• _Document layout detection data_
____

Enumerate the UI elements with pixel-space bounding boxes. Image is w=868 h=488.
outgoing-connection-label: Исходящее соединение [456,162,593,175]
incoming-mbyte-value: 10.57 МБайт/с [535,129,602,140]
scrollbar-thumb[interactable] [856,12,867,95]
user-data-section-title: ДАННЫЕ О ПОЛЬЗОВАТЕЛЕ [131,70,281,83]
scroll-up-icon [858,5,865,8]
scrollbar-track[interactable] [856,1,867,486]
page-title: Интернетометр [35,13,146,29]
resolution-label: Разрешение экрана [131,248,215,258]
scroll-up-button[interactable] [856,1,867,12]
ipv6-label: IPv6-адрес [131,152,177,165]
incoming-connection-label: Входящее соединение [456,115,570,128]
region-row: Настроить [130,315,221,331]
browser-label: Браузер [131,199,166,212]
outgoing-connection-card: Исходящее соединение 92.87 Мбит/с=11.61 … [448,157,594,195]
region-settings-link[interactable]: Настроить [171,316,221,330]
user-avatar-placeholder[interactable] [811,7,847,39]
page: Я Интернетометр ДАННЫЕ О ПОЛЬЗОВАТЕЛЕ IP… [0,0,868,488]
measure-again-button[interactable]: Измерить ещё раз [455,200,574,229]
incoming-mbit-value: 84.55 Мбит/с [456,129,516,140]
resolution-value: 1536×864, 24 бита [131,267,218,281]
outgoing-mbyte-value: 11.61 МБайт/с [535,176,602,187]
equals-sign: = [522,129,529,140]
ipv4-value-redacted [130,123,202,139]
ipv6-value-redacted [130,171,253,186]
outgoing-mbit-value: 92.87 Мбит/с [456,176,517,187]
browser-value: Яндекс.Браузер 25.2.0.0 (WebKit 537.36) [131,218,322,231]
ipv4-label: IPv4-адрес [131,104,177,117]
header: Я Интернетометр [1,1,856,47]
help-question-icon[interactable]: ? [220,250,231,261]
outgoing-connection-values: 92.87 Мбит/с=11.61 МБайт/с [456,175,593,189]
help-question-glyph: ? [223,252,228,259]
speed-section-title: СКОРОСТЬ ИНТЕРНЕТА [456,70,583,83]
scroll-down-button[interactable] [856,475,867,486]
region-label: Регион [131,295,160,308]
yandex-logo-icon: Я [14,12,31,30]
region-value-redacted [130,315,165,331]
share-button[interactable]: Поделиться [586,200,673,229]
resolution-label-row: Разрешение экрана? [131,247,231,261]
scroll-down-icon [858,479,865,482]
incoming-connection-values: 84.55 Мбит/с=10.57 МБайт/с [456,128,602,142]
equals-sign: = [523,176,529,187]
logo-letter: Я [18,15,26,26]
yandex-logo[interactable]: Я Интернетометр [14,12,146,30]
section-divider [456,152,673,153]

____

• _Exercise directions_
Restate the data above word for word.

• _Reply to the exercise_
Enumerate the UI elements with pixel-space bounding boxes. Image is w=868 h=488.
outgoing-connection-label: Исходящее соединение [456,162,593,175]
incoming-mbyte-value: 10.57 МБайт/с [535,129,602,140]
scrollbar-thumb[interactable] [856,12,867,95]
user-data-section-title: ДАННЫЕ О ПОЛЬЗОВАТЕЛЕ [131,70,281,83]
scroll-up-icon [858,5,865,8]
scrollbar-track[interactable] [856,1,867,486]
page-title: Интернетометр [35,13,146,29]
resolution-label: Разрешение экрана [131,248,215,258]
scroll-up-button[interactable] [856,1,867,12]
ipv6-label: IPv6-адрес [131,152,177,165]
incoming-connection-label: Входящее соединение [456,115,570,128]
region-row: Настроить [130,315,221,331]
browser-label: Браузер [131,199,166,212]
outgoing-connection-card: Исходящее соединение 92.87 Мбит/с=11.61 … [448,157,594,195]
region-settings-link[interactable]: Настроить [171,316,221,330]
user-avatar-placeholder[interactable] [811,7,847,39]
page: Я Интернетометр ДАННЫЕ О ПОЛЬЗОВАТЕЛЕ IP… [0,0,868,488]
measure-again-button[interactable]: Измерить ещё раз [455,200,574,229]
incoming-mbit-value: 84.55 Мбит/с [456,129,516,140]
resolution-value: 1536×864, 24 бита [131,267,218,281]
outgoing-mbyte-value: 11.61 МБайт/с [535,176,602,187]
equals-sign: = [522,129,529,140]
ipv4-value-redacted [130,123,202,139]
ipv6-value-redacted [130,171,253,186]
outgoing-mbit-value: 92.87 Мбит/с [456,176,517,187]
browser-value: Яндекс.Браузер 25.2.0.0 (WebKit 537.36) [131,218,322,231]
ipv4-label: IPv4-адрес [131,104,177,117]
header: Я Интернетометр [1,1,856,47]
help-question-icon[interactable]: ? [220,250,231,261]
outgoing-connection-values: 92.87 Мбит/с=11.61 МБайт/с [456,175,593,189]
help-question-glyph: ? [223,252,228,259]
speed-section-title: СКОРОСТЬ ИНТЕРНЕТА [456,70,583,83]
scroll-down-button[interactable] [856,475,867,486]
region-label: Регион [131,295,160,308]
yandex-logo-icon: Я [14,12,31,30]
region-value-redacted [130,315,165,331]
share-button[interactable]: Поделиться [586,200,673,229]
resolution-label-row: Разрешение экрана? [131,247,231,261]
scroll-down-icon [858,479,865,482]
incoming-connection-values: 84.55 Мбит/с=10.57 МБайт/с [456,128,602,142]
equals-sign: = [523,176,529,187]
logo-letter: Я [18,15,26,26]
yandex-logo[interactable]: Я Интернетометр [14,12,146,30]
section-divider [456,152,673,153]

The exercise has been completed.